→ **TASK GOAL**
An exact copy of the listing is required, with its pictures removed.

→ **GIVEN ENTRIES**
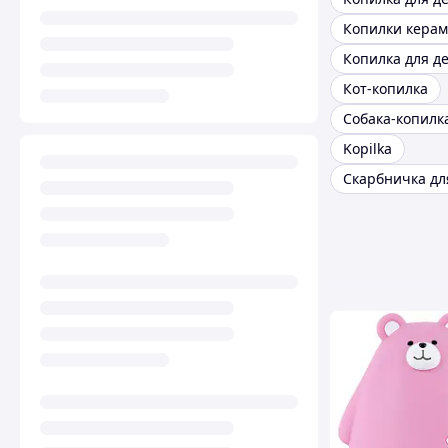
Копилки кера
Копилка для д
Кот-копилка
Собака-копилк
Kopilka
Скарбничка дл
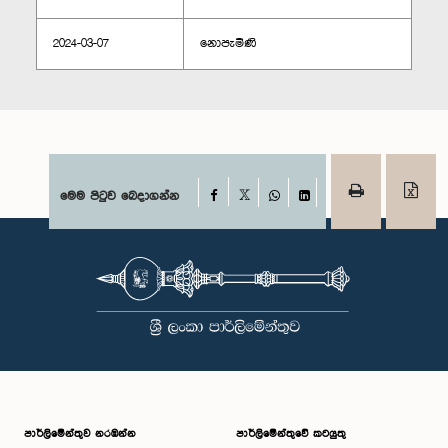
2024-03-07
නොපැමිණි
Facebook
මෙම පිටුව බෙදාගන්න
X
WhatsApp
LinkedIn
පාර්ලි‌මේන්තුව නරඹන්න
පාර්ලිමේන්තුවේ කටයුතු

→ **TASK RESPONSE**
Копилки кера
Копилка для д
Кот-копилка
Собака-копилк
Kopilka
Скарбничка дл
2024-03-07
නොපැමිණි
Facebook
මෙම පිටුව බෙදාගන්න
X
WhatsApp
LinkedIn
පාර්ලි‌මේන්තුව නරඹන්න
පාර්ලිමේන්තුවේ කටයුතු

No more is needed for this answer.